Institute of Genetics, Cell- and Immunobiology, Semmelweis University, Budapest, Hungary.
HUN-REN-SU Translational Extracellular Vesicle Research Group, Budapest, Hungary.
Cardiovasc Diabetol. 2024 Oct 17;23(1):368. doi: 10.1186/s12933-024-02459-w.
The association and co-isolation of low-density lipoproteins (LDL) and extracellular vesicles (EVs) have been shown in blood plasma. Here we explore this relationship to better understand the role of EVs in atherogenesis.
Wild type (WT), PCSK9, and LDLR C57BL/6 mice were used in this study. Eleven week-old male mice were fed high-fat diet (HFD) for 12 weeks or kept on normal diet until old age (22-months). Cardiac function was assessed by ultrasound, cholesterol was quantified with a colorimetric kit and circulating EVs were measured using flow cytometry. Plaques were analysed post-mortem using Oil-Red-O staining of the aortic arch. EVs were measured from platelet free blood plasma samples of normal and hypercholesterolaemic clinical patients. Based on annexin V and CD63 staining, we found a significant increase in EV levels in LDLR and PCSK9 mice after HFD, but CD81 showed no significant change in either group. There was no significant change in plaque formation after HFD. PCSK9 mice show a favourable cardiac function after HFD. Blood cholesterol levels progressively increased during HFD, with LDLR mice showing high levels while PCSK9 were significantly lowered compared to WT animals. In mice at old age, similar cholesterol levels were observed as in young mice. In old age, LDLR mice showed significantly increased plaques. At old age, ejection fraction was decreased in all groups of mice, as were CD63 EVs. Similarly to mice, in patients with hypercholesterolaemia, CD63 EVs were significantly depleted.

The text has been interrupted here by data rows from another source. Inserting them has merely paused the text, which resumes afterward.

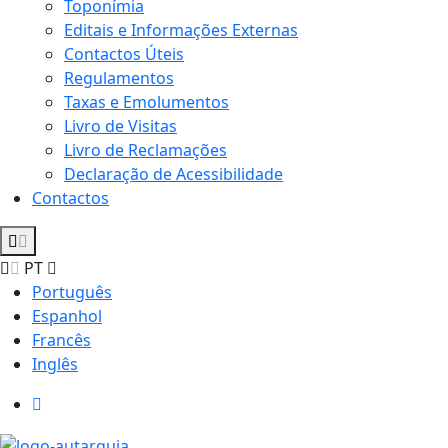
Toponímia
Editais e Informações Externas
Contactos Úteis
Regulamentos
Taxas e Emolumentos
Livro de Visitas
Livro de Reclamações
Declaração de Acessibilidade
Contactos
PT
Português
Espanhol
Francês
Inglês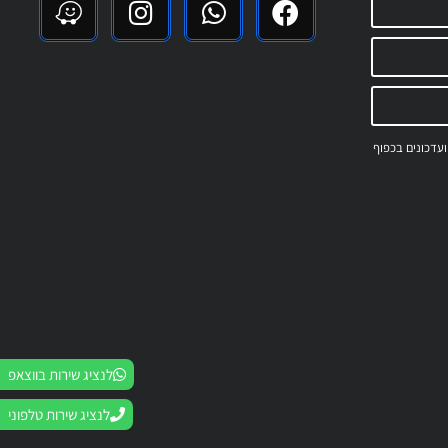
 ועדכונים בכפוף
לנציג שירות בווצאפ
לנציג שירות טלפוני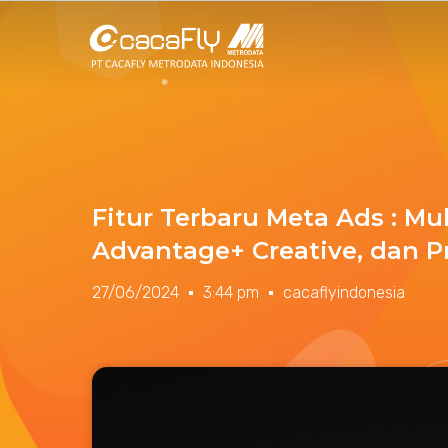
Fitur Terbaru Meta Ads : Mul
Advantage+ Creative, dan Pr
27/06/2024
3:44 pm
cacaflyindonesia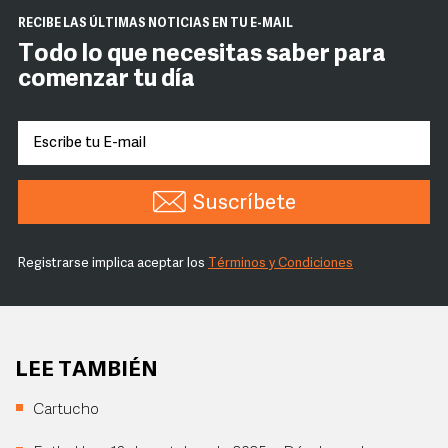
RECIBE LAS ÚLTIMAS NOTICIAS EN TU E-MAIL
Todo lo que necesitas saber para
comenzar tu día
Suscríbete
Registrarse implica aceptar los
Términos y Condiciones
LEE TAMBIÉN
Cartucho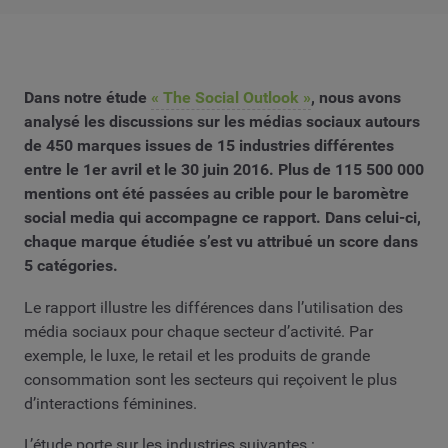
Dans notre étude
« The Social Outlook »
, nous avons
analysé les discussions sur les médias sociaux autours
de 450 marques issues de 15 industries différentes
entre le 1er avril et le 30 juin 2016. Plus de 115 500 000
mentions ont été passées au crible pour le baromètre
social media qui accompagne ce rapport. Dans celui-ci,
chaque marque étudiée s’est vu attribué un score dans
5 catégories.
Le rapport illustre les différences dans l’utilisation des
média sociaux pour chaque secteur d’activité. Par
exemple, le luxe, le retail et les produits de grande
consommation sont les secteurs qui reçoivent le plus
d’interactions féminines.
L’étude porte sur les industries suivantes :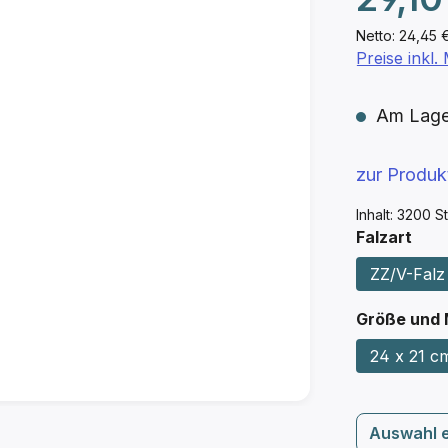
Netto: 24,45 
Preise inkl
Am Lager 
zur Produ
Inhalt:
3200 S
aus
Falzart
ZZ/V-Falz
Größe und
24 x 21 cm
Auswahl 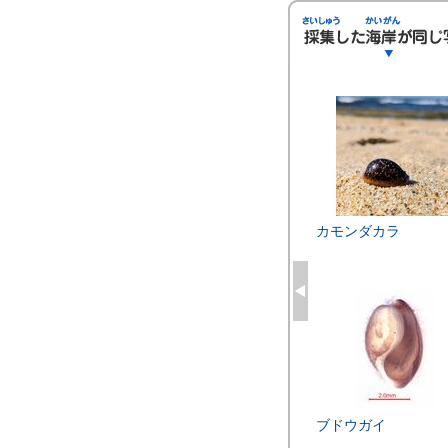
ズイチモンジ
ヨメガカサ
カモンダカラ
クロガイ
ブドウガイ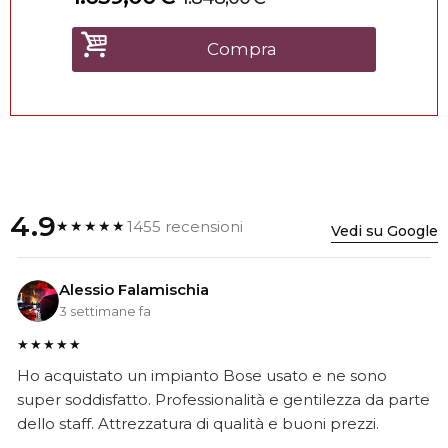
Compra
4.9
1455 recensioni
★★★★★
Vedi su Google
Alessio Falamischia
3 settimane fa
★★★★★
Ho acquistato un impianto Bose usato e ne sono
super soddisfatto. Professionalità e gentilezza da parte
dello staff. Attrezzatura di qualità e buoni prezzi.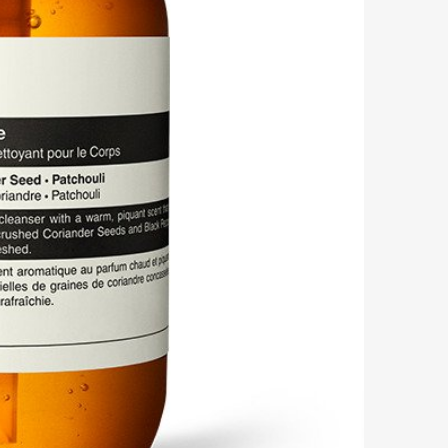
mbership
Magazine
Official Columnist
About
et
Pen international
Pen tw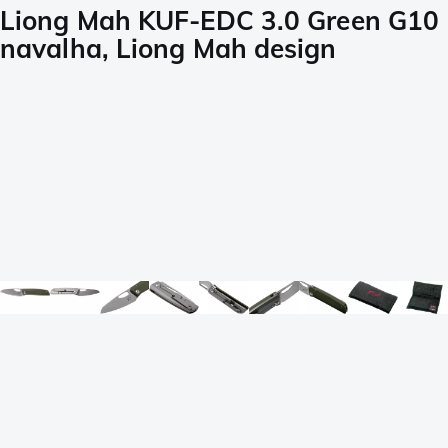
Liong Mah KUF-EDC 3.0 Green G10
navalha, Liong Mah design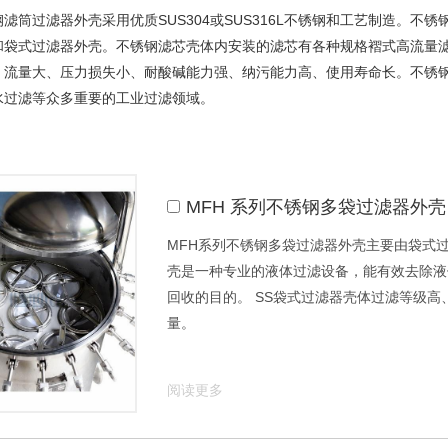
滤筒过滤器外壳采用优质SUS304或SUS316L不锈钢和工艺制造。不
和袋式过滤器外壳。不锈钢滤芯壳体内安装的滤芯有各种规格褶式高流量滤
、流量大、压力损失小、耐酸碱能力强、纳污能力高、使用寿命长。不锈钢
水过滤等众多重要的工业过滤领域。
MFH 系列不锈钢多袋过滤器外壳
MFH系列不锈钢多袋过滤器外壳主要由袋式过
壳是一种专业的液体过滤设备，能有效去除液
回收的目的。 SS袋式过滤器壳体过滤等级
量。
阅读更多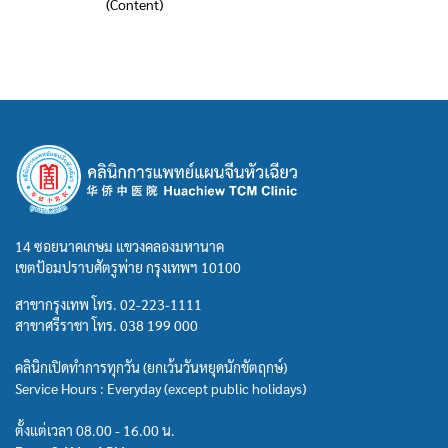
(Content)
14 ซอยนาคเกษม แขวงคลองมหานาค
เขตป้อมปราบศัตรูพ่าย กรุงเทพฯ 10100
สาขากรุงเทพ โทร.
02-223-1111
สาขาศรีราชา โทร.
038 199 000
คลินิกเปิดทำการทุกวัน (ยกเว้นวันหยุดนักขัตฤกษ์)
Service Hours : Everyday (except public holidays)
ตั้งแต่เวลา 08.00 - 16.00 น.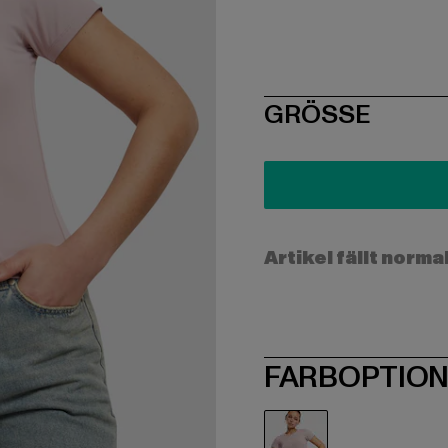
SIZE
GRÖSSE
Artikel fällt norma
FARBOPTIO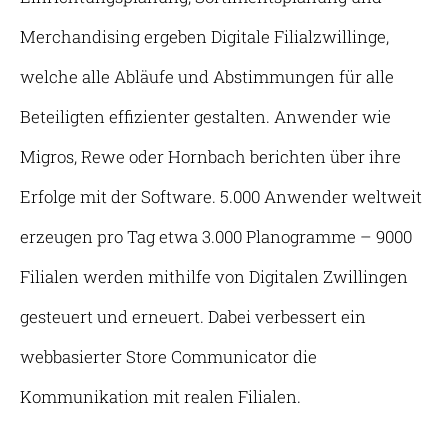
Merchandising ergeben Digitale Filialzwillinge,
welche alle Abläufe und Abstimmungen für alle
Beteiligten effizienter gestalten. Anwender wie
Migros, Rewe oder Hornbach berichten über ihre
Erfolge mit der Software. 5.000 Anwender weltweit
erzeugen pro Tag etwa 3.000 Planogramme – 9000
Filialen werden mithilfe von Digitalen Zwillingen
gesteuert und erneuert. Dabei verbessert ein
webbasierter Store Communicator die
Kommunikation mit realen Filialen.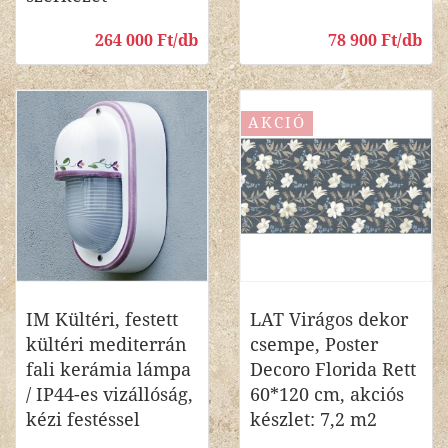
264 000 Ft/db
78 900 Ft/db
AKCIÓ
IM Kültéri, festett
LAT Virágos dekor
kültéri mediterrán
csempe, Poster
fali kerámia lámpa
Decoro Florida Rett
/ IP44-es vizállóság,
60*120 cm, akciós
kézi festéssel
készlet: 7,2 m2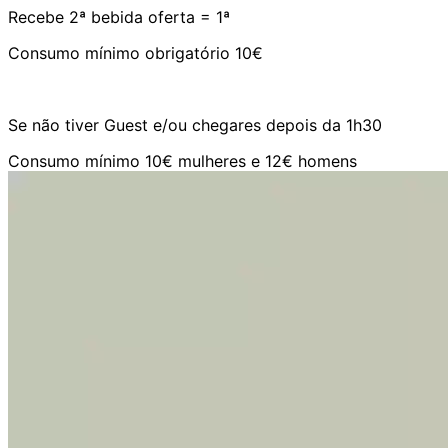
Recebe 2ª bebida oferta = 1ª
Consumo mínimo obrigatório 10€
Se não tiver Guest e/ou chegares depois da 1h30
Consumo mínimo 10€ mulheres e 12€ homens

This research demonstrates an inverse relationship between circulating EVs and cholesterol, making EVs a potential marker for cardiovascular disease (CVD). HFD causes reduced cardiac function, but atherosclerotic development is slowly progressing in hypercholesterolaemic models and only observed with old animals. These results also bring further evidence for the benefit of using of PCSK9 inhibitors as therapeutic agents in CVD.
已有研究表明,在血浆中存在低密度脂蛋白(LDL)与细胞外囊泡(EVs)的关联和共分离现象。本研究旨在深入探讨这种关系,以更好地了解 EVs 在动脉粥样硬化形成中的作用。

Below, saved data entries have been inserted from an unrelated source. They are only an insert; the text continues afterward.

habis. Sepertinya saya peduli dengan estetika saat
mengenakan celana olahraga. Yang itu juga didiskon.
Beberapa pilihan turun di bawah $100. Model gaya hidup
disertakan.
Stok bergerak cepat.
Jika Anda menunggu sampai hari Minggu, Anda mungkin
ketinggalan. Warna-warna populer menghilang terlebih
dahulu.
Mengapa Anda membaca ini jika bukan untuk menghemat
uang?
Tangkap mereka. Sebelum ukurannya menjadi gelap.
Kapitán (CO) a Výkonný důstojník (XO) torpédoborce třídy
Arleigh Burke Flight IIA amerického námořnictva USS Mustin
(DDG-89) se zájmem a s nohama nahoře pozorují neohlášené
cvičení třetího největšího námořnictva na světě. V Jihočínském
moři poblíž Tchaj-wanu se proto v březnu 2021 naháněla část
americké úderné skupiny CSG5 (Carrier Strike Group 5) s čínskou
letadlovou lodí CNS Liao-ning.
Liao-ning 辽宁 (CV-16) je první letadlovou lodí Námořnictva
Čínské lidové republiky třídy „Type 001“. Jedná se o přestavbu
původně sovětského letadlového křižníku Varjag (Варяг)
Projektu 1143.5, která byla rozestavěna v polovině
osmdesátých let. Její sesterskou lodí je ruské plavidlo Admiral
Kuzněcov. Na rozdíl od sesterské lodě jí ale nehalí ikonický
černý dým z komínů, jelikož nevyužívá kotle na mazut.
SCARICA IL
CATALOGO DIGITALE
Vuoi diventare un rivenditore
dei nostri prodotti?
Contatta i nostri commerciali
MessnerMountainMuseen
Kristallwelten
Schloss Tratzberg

本研究使用野生型(WT)、PCSK9 和 LDLR C57BL/6 小鼠。11 周龄雄性小鼠喂食高脂肪饮食(HFD)12 周或保持正常饮食直至老年(22 个月)。通过超声评估心功能,使用比色试剂盒定量胆固醇,使用流式细胞术测量循环 EVs。死后通过主动脉弓油红-O 染色分析斑块。从正常和高胆固醇血症临床患者的血小板游离血浆样本中测量 EVs。根据膜联蛋白 V 和 CD63 染色,我们发现 HFD 后 LDLR 和 PCSK9 小鼠的 EV 水平显著增加,但两组 CD81 均无明显变化。HFD 后斑块形成无明显变化。HFD 后 PCSK9 小鼠的心功能表现良好。HFD 期间,血液胆固醇水平逐渐升高,LDLR 小鼠的胆固醇水平较高,而 PCSK9 小鼠的胆固醇水平明显低于 WT 动物。在老年时,与年轻小鼠相比,老年小鼠的胆固醇水平相似。老年时,LDLR 小鼠的斑块明显增多。老年时,所有小鼠组的射血分数均降低,CD63 EVs 也减少。与小鼠类似,在高胆固醇血症患者中,CD63 EVs 明显减少。
本研究表明循环 EVs 与胆固醇呈负相关,这使得 EVs 成为心血管疾病(CVD)的潜在标志物。HFD 导致心功能降低,但在高胆固醇血症模型中,动脉粥样硬化的发展进展缓慢,仅在老年动物中观察到。这些结果还进一步证明了使用 PCSK9 抑制剂作为 CVD 治疗药物的益处。